The commission, therefore, finds that in week 9 of 2008, the employee was discharged for misconduct connected with his employment, within the meaning of Wis. Stat. § 108.04(5).

The commission further finds that the employee was paid benefits in weeks 9 through 14 of 2008 and weeks 19 through 27 of 2008 in the total amount of $5,040, for which he was not eligible and to which he was not entitled, within the meaning of Wis. Stat. § 108.03(1). Pursuant to Wis. Stat. § 108.22(8)(a), he is required to repay such sum to the Unemployment Reserve Fund.

The commission further finds that waiver of benefit recovery is not required under Wis. Stat. § 108.22(8)(c), because although the overpayment did not result from the fault of the employee as provided in Wis. Stat. § 108.04(13)(f), the overpayment was not the result of a department error. See Wis. Stat. § 108.22(8)(c)2.

DECISION

The decision of the administrative law judge is reversed. Accordingly, the employee is ineligible for benefits beginning in week 9 of 2008 and until seven weeks have elapsed since the end of the week of discharge and he has earned wages in covered employment performed after the week of discharge equaling at least 14 times his weekly benefit rate which would have been paid had the discharge not occurred. He is required to repay the sum of $5,040 to the Unemployment Reserve Fund.

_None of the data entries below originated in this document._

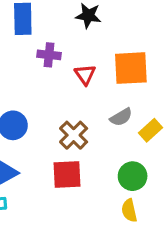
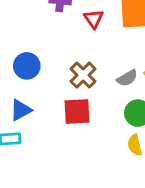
gray semicircle: (121, 117) -> (127, 78), moved

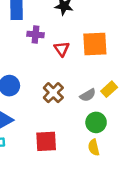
red square: (77, 112) -> (46, 141), moved

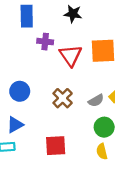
red triangle: (62, 49) -> (71, 55), size x1.5

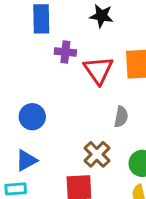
brown cross: (63, 98) -> (97, 154), moved
gray semicircle: (96, 101) -> (121, 117), moved, turned -49

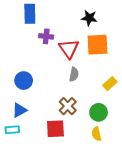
black star: (102, 16) -> (89, 18), moved
gray semicircle: (121, 117) -> (74, 74), moved

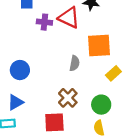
orange square: (98, 45) -> (99, 46), moved
red triangle: (69, 49) -> (69, 18), moved, turned -30

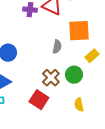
green circle: (101, 105) -> (74, 75), moved
red square: (54, 122) -> (39, 100), turned 36

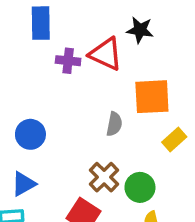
green circle: (74, 75) -> (140, 187), moved

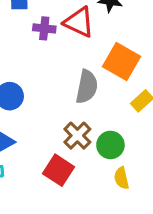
orange square: (152, 97) -> (121, 61), turned 33
gray semicircle: (114, 124) -> (87, 87), size x1.5

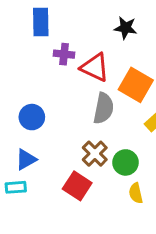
red triangle: (79, 22) -> (95, 67), moved

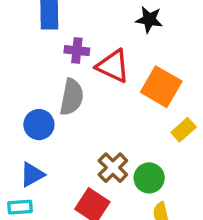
gray semicircle: (104, 108) -> (72, 97), moved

Dated and mailed July 18, 2008
hornad . urr : 164 : 1 MC 640. 05

/s/ James T. Flynn, Chairperson

/s/ Robert Glaser, Commissioner

/s/ Ann L. Crump, Commissioner

NOTE: The commission conferred with the administrative law judge about the demeanor of the witnesses. The administrative law judge indicated that he believed the employee's demeanor was lackadaisical and that he was not "overawed by authority," but that neither party seemed to have a clear recollection of events. The employee testified, among other things, that he was not told he could not use the cell phone for personal calls until February of 2008, that the employer refused to show him the telephone bill when he asked to see it, that he never swore, and that he did not return the cell phone to the employer. The commission does not find this testimony believable, and it considers the employer's version of events to be the more credible.

Repayment instructions will be mailed after this decision becomes final. The department will withhold benefits due for future weeks of unemployment in order to off set overpayment of U.I. and other special benefit programs that are due to this state, another state, or to the federal government.

Contact the Unemployment Insurance Division, Collections Unit, P. O. Box 7888, Madison, WI 53707, to establish an agreement to repay the overpayment.